Quick Links

Re: pg_upgrade failing for 200+ million Large Objects

From:	"Kumar, Sachin" <ssetiya(at)amazon(dot)com>
To:	Tom Lane <tgl(at)sss(dot)pgh(dot)pa(dot)us>
Cc:	Jacob Champion <champion(dot)p(at)gmail(dot)com>, Nathan Bossart <nathandbossart(at)gmail(dot)com>, Jan Wieck <jan(at)wi3ck(dot)info>, Bruce Momjian <bruce(at)momjian(dot)us>, Zhihong Yu <zyu(at)yugabyte(dot)com>, Andrew Dunstan <andrew(at)dunslane(dot)net>, Magnus Hagander <magnus(at)hagander(dot)net>, Robins Tharakan <tharakan(at)gmail(dot)com>, Peter Eisentraut <peter(dot)eisentraut(at)enterprisedb(dot)com>, "pgsql-hackers(at)postgresql(dot)org" <pgsql-hackers(at)postgresql(dot)org>
Subject:	Re: pg_upgrade failing for 200+ million Large Objects
Date:	2023-12-04 16:07:59
Message-ID:	83D44BE5-0088-4D41-8AE6-20A05D026F46@amazon.com
Views:	Whole Thread \| Raw Message \| Download mbox \| Resend email
Thread:
Lists:	pgsql-hackers

> "Tom Lane" <tgl(at)sss(dot)pgh(dot)pa(dot)us <mailto:tgl(at)sss(dot)pgh(dot)pa(dot)us>> wrote:

> FWIW, I agree with Jacob's concern about it being a bad idea to let
> users of pg_upgrade pass down arbitrary options to pg_dump/pg_restore.
> I think we'd regret going there, because it'd hugely expand the set
> of cases pg_upgrade has to deal with.

> Also, pg_upgrade is often invoked indirectly via scripts, so I do
> not especially buy the idea that we're going to get useful control
> input from some human somewhere.
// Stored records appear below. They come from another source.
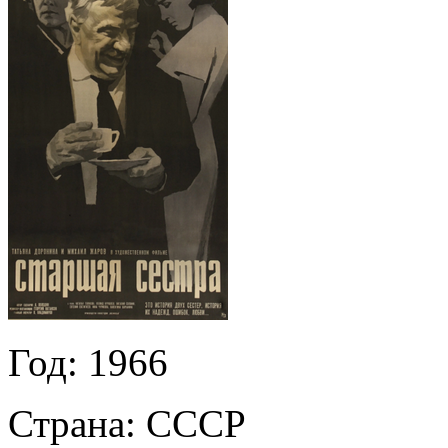
Год:
1966
Страна:
СССР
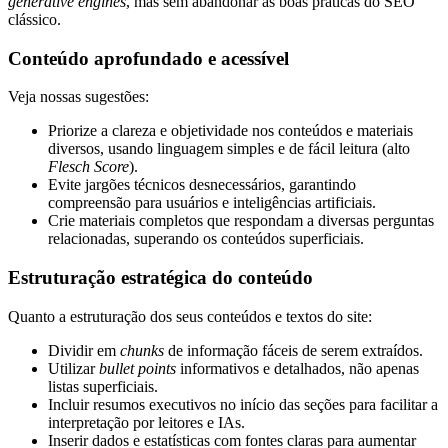
generative engines
, mas sem abandonar as boas práticas do SEO
clássico.
Conteúdo aprofundado e acessível
Veja nossas sugestões:
Priorize a clareza e objetividade nos conteúdos e materiais
diversos, usando linguagem simples e de fácil leitura (alto
Flesch Score
).
Evite jargões técnicos desnecessários, garantindo
compreensão para usuários e inteligências artificiais.
Crie materiais completos que respondam a diversas perguntas
relacionadas, superando os conteúdos superficiais.
Estruturação estratégica do conteúdo
Quanto a estruturação dos seus conteúdos e textos do site:
Dividir em
chunks
de informação fáceis de serem extraídos.
Utilizar
bullet points
informativos e detalhados, não apenas
listas superficiais.
Incluir resumos executivos no início das seções para facilitar a
interpretação por leitores e IAs.
Inserir dados e estatísticas com fontes claras para aumentar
I think we'd be better off to
> assume that pg_upgrade is on its own to manage the process, so that
> if we need to switch strategies based on object count or whatever,
> we should put in a heuristic to choose the strategy automatically.
> It might not be perfect, but that will give better results for the
> pretty large fraction of users who are not going to mess with
> weird little switches.

I have updated the patch to use heuristic, During pg_upgrade we count
Large objects per database. During pg_restore execution if db large_objects
count is greater than LARGE_OBJECTS_THRESOLD (1k) we will use
--restore-blob-batch-size.
I also modified pg_upgrade --jobs behavior if we have large_objects (> LARGE_OBJECTS_THRESOLD)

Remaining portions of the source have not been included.